Your goal ::
Could you output the listing that follows exactly, without its images?

Data listing ::
== Segment start ==
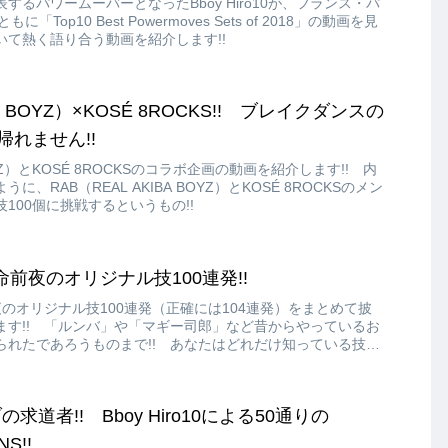
るパワームーバーとなったBboy Hiro10が、フランス・パ
もに「Top10 Best Powermoves Sets of 2018」の動画を見
て熱く語り合う動画を紹介します!!
BA BOYZ）×KOSÉ 8ROCKS!! ブレイクダンスの
帰れません!!
BOYZ）とKOSÉ 8ROCKSのコラボ企画の動画を紹介します!! 内
、RAB（REAL AKIBA BOYZ）とKOSÉ 8ROCKSのメン
100個に挑戦するというもの!!
ka 革命前夜のオリジナル技100連発!!
革命前夜のオリジナル技100連発（正確には104連発）をまとめて披
ます!! 「ルンバ」や「マギー司郎」など昔からやっているお
られたであろうものまで!! あなたはどれだけ知っている技が
道者!! Bboy Hiro10による50通りの
NS!!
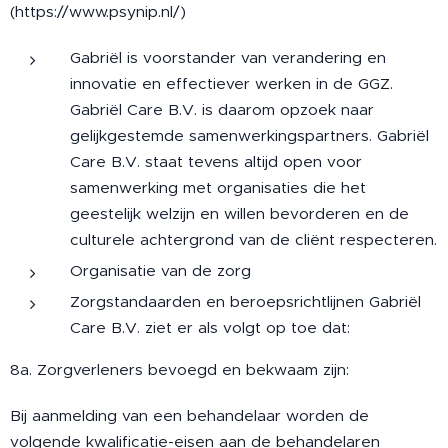
(https://www.psynip.nl/)
Gabriël is voorstander van verandering en
innovatie en effectiever werken in de GGZ.
Gabriël Care B.V. is daarom opzoek naar
gelijkgestemde samenwerkingspartners. Gabriël
Care B.V. staat tevens altijd open voor
samenwerking met organisaties die het
geestelijk welzijn en willen bevorderen en de
culturele achtergrond van de cliënt respecteren.
Organisatie van de zorg
Zorgstandaarden en beroepsrichtlijnen Gabriël
Care B.V. ziet er als volgt op toe dat:
8a. Zorgverleners bevoegd en bekwaam zijn:
Bij aanmelding van een behandelaar worden de
volgende kwalificatie-eisen aan de behandelaren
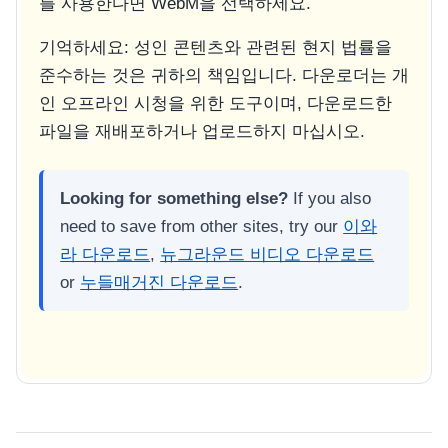
를 사용한다면 WebM을 선택하세요.
기억하세요: 성인 콘텐츠와 관련된 현지 법률을
준수하는 것은 귀하의 책임입니다. 다운로더는 개
인 오프라인 시청을 위한 도구이며, 다운로드한
파일을 재배포하거나 업로드하지 마십시오.
Looking for something else?
If you also
need to save from other sites, try our
이와
라 다운로드
,
뉴그라운드 비디오 다운로드
or
누들매거진 다운로드
.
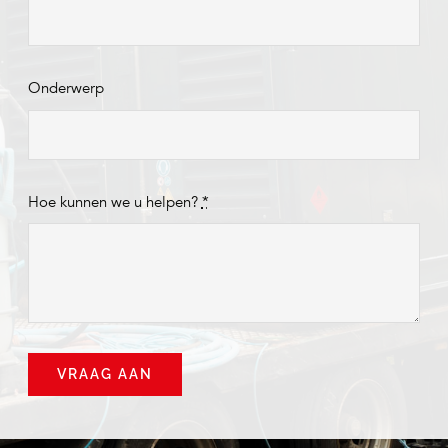
Onderwerp
Hoe kunnen we u helpen?
*
VRAAG AAN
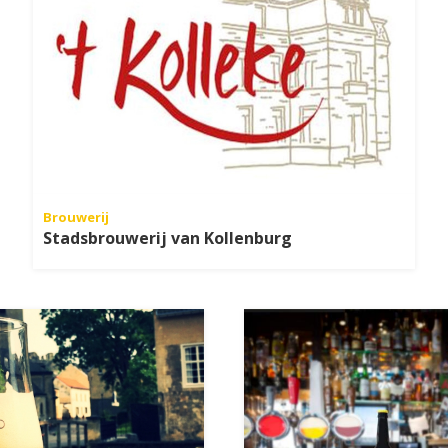
Brouwerij
Stadsbrouwerij van Kollenburg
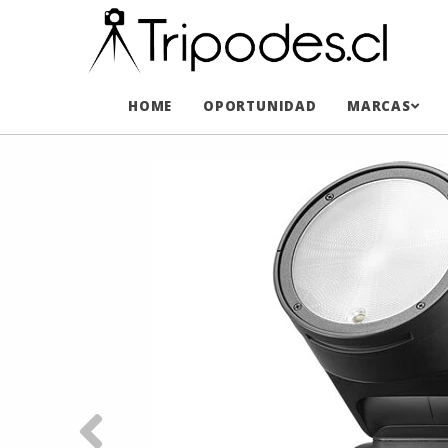
HOME
OPORTUNIDAD
MARCAS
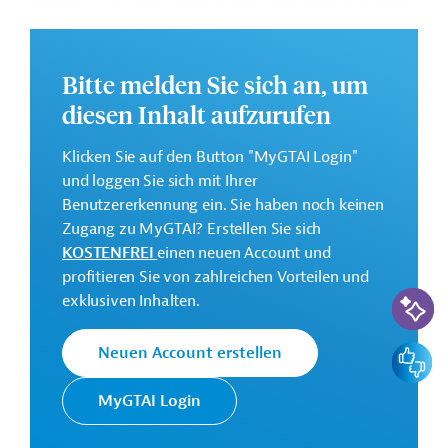
Verkehrs- und Energiesektor voranzutreiben, um so ein
günstiges Umfeld für den Einsatz von Investitionen des
Privatsektors zu schaffen, die auf Klimaschutz abzielen.
Bitte melden Sie sich an, um
Weitere Informationen zu dem geplanten
diesen Inhalt aufzurufen
Entwicklungsprojekt finden Sie auf der
Webseite der
IDB.
Klicken Sie auf den Button "MyGTAI Login"
Gesamtkosten:
und loggen Sie sich mit Ihrer
0,6 Millionen US-Dollar
Benutzererkennung ein. Sie haben noch keinen
Zugang zu MyGTAI? Erstellen Sie sich
Geberbeitrag:
KOSTENFREI
einen neuen Account und
0,6 Millionen US-Dollar (Zuschuss)
profitieren Sie von zahlreichen Vorteilen und
KI-Suc
exklusiven Inhalten.
Kontaktadresse
Feedbac
Neuen Account erstellen
MyGTAI Login
Die IDB ist die wichtigste
multilaterale
Interamerikanische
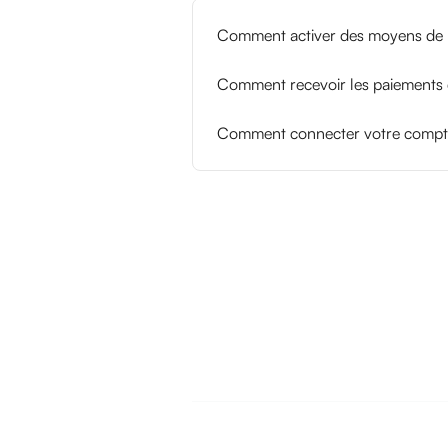
Comment activer des moyens de pa
Comment recevoir les paiements d
Comment connecter votre compte 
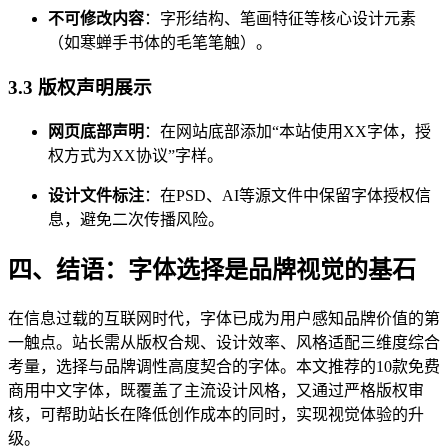
不可修改内容
：字形结构、笔画特征等核心设计元素
（如寒蝉手书体的毛笔笔触）。
3.3 版权声明展示
网页底部声明
：在网站底部添加“本站使用XX字体，授
权方式为XX协议”字样。
设计文件标注
：在PSD、AI等源文件中保留字体授权信
息，避免二次传播风险。
四、结语：字体选择是品牌视觉的基石
在信息过载的互联网时代，字体已成为用户感知品牌价值的第
一触点。站长需从版权合规、设计效率、风格适配三维度综合
考量，选择与品牌调性高度契合的字体。本文推荐的10款免费
商用中文字体，既覆盖了主流设计风格，又通过严格版权审
核，可帮助站长在降低创作成本的同时，实现视觉体验的升
级。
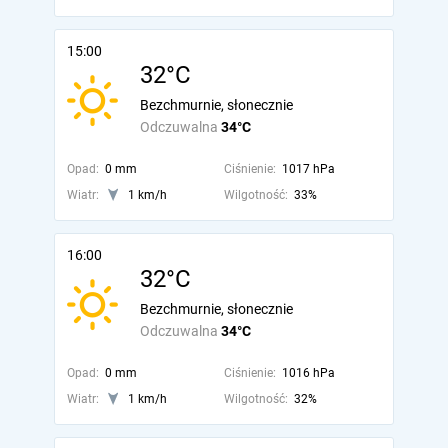
15:00
32°C
Bezchmurnie, słonecznie
Odczuwalna
34°C
Opad:
0 mm
Ciśnienie:
1017 hPa
Wiatr:
1 km/h
Wilgotność:
33%
16:00
32°C
Bezchmurnie, słonecznie
Odczuwalna
34°C
Opad:
0 mm
Ciśnienie:
1016 hPa
Wiatr:
1 km/h
Wilgotność:
32%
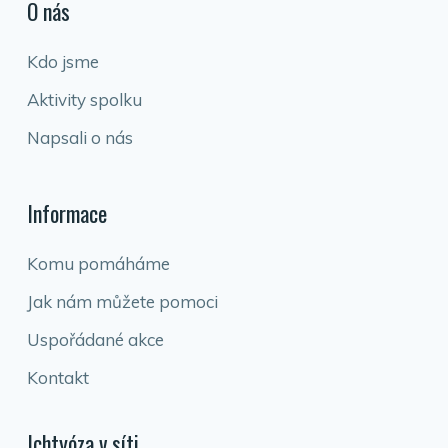
O nás
Kdo jsme
Aktivity spolku
Napsali o nás
Informace
Komu pomáháme
Jak nám můžete pomoci
Uspořádané akce
Kontakt
Ichtyóza v síti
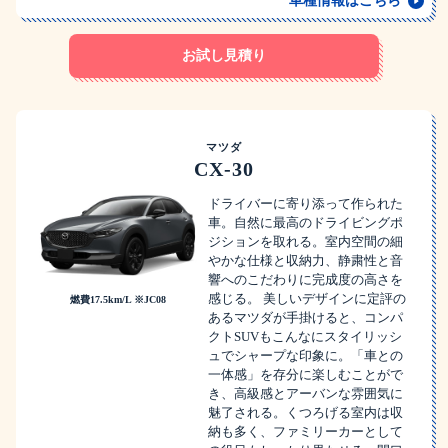
車種情報はこちら
お試し見積り
マツダ
CX-30
ドライバーに寄り添って作られた
車。自然に最高のドライビングポ
ジションを取れる。室内空間の細
やかな仕様と収納力、静粛性と音
響へのこだわりに完成度の高さを
感じる。 美しいデザインに定評の
燃費17.5km/L ※JC08
あるマツダが手掛けると、コンパ
クトSUVもこんなにスタイリッシ
ュでシャープな印象に。「車との
一体感」を存分に楽しむことがで
き、高級感とアーバンな雰囲気に
魅了される。くつろげる室内は収
納も多く、ファミリーカーとして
== Segment end ==
Result for this exercise ::
るパワームーバーとなったBboy Hiro10が、フランス・パ
もに「Top10 Best Powermoves Sets of 2018」の動画を見
て熱く語り合う動画を紹介します!!
BA BOYZ）×KOSÉ 8ROCKS!! ブレイクダンスの
帰れません!!
BOYZ）とKOSÉ 8ROCKSのコラボ企画の動画を紹介します!! 内
、RAB（REAL AKIBA BOYZ）とKOSÉ 8ROCKSのメン
100個に挑戦するというもの!!
ka 革命前夜のオリジナル技100連発!!
革命前夜のオリジナル技100連発（正確には104連発）をまとめて披
ます!! 「ルンバ」や「マギー司郎」など昔からやっているお
られたであろうものまで!! あなたはどれだけ知っている技が
道者!! Bboy Hiro10による50通りの
NS!!
(https://www.psynip.nl/)
Gabriël is voorstander van verandering en
innovatie en effectiever werken in de GGZ.
Gabriël Care B.V. is daarom opzoek naar
gelijkgestemde samenwerkingspartners. Gabriël
Care B.V. staat tevens altijd open voor
samenwerking met organisaties die het
geestelijk welzijn en willen bevorderen en de
culturele achtergrond van de cliënt respecteren.
Organisatie van de zorg
Zorgstandaarden en beroepsrichtlijnen Gabriël
Care B.V. ziet er als volgt op toe dat:
8a. Zorgverleners bevoegd en bekwaam zijn:
Bij aanmelding van een behandelaar worden de
volgende kwalificatie-eisen aan de behandelaren
를 사용한다면 WebM을 선택하세요.
기억하세요: 성인 콘텐츠와 관련된 현지 법률을
준수하는 것은 귀하의 책임입니다. 다운로더는 개
인 오프라인 시청을 위한 도구이며, 다운로드한
파일을 재배포하거나 업로드하지 마십시오.
Looking for something else?
If you also
need to save from other sites, try our
이와
라 다운로드
,
뉴그라운드 비디오 다운로드
or
누들매거진 다운로드
.
Onderwerp
Hoe kunnen we u helpen?
*
VRAAG AAN
Brouwerij
Stadsbrouwerij van Kollenburg
HOME
OPORTUNIDAD
MARCAS
Verkehrs- und Energiesektor voranzutreiben, um so ein
günstiges Umfeld für den Einsatz von Investitionen des
Privatsektors zu schaffen, die auf Klimaschutz abzielen.
Bitte melden Sie sich an, um
Weitere Informationen zu dem geplanten
diesen Inhalt aufzurufen
Entwicklungsprojekt finden Sie auf der
Webseite der
IDB.
Klicken Sie auf den Button "MyGTAI Login"
Gesamtkosten:
und loggen Sie sich mit Ihrer
0,6 Millionen US-Dollar
Benutzererkennung ein. Sie haben noch keinen
Zugang zu MyGTAI? Erstellen Sie sich
Geberbeitrag:
KOSTENFREI
einen neuen Account und
0,6 Millionen US-Dollar (Zuschuss)
profitieren Sie von zahlreichen Vorteilen und
KI-Suc
exklusiven Inhalten.
Kontaktadresse
Feedbac
Neuen Account erstellen
MyGTAI Login
Die IDB ist die wichtigste
multilaterale
Interamerikanische
Comment activer des moyens de pa
Comment recevoir les paiements d
Comment connecter votre compte 
不可修改内容
：字形结构、笔画特征等核心设计元素
（如寒蝉手书体的毛笔笔触）。
3.3 版权声明展示
网页底部声明
：在网站底部添加“本站使用XX字体，授
权方式为XX协议”字样。
设计文件标注
：在PSD、AI等源文件中保留字体授权信
息，避免二次传播风险。
四、结语：字体选择是品牌视觉的基石
在信息过载的互联网时代，字体已成为用户感知品牌价值的第
一触点。站长需从版权合规、设计效率、风格适配三维度综合
考量，选择与品牌调性高度契合的字体。本文推荐的10款免费
商用中文字体，既覆盖了主流设计风格，又通过严格版权审
核，可帮助站长在降低创作成本的同时，实现视觉体验的升
级。
15:00
32°C
Bezchmurnie, słonecznie
Odczuwalna
34°C
Opad:
0 mm
Ciśnienie:
1017 hPa
Wiatr:
1 km/h
Wilgotność:
33%
16:00
32°C
Bezchmurnie, słonecznie
Odczuwalna
34°C
Opad:
0 mm
Ciśnienie:
1016 hPa
Wiatr:
1 km/h
Wilgotność:
32%
O nás
Kdo jsme
Aktivity spolku
Napsali o nás
Informace
Komu pomáháme
Jak nám můžete pomoci
Uspořádané akce
Kontakt
Ichtyóza v síti
車種情報はこちら
お試し見積り
マツダ
CX-30
ドライバーに寄り添って作られた
車。自然に最高のドライビングポ
ジションを取れる。室内空間の細
やかな仕様と収納力、静粛性と音
響へのこだわりに完成度の高さを
感じる。 美しいデザインに定評の
燃費17.5km/L ※JC08
あるマツダが手掛けると、コンパ
クトSUVもこんなにスタイリッシ
ュでシャープな印象に。「車との
一体感」を存分に楽しむことがで
き、高級感とアーバンな雰囲気に
魅了される。くつろげる室内は収
納も多く、ファミリーカーとして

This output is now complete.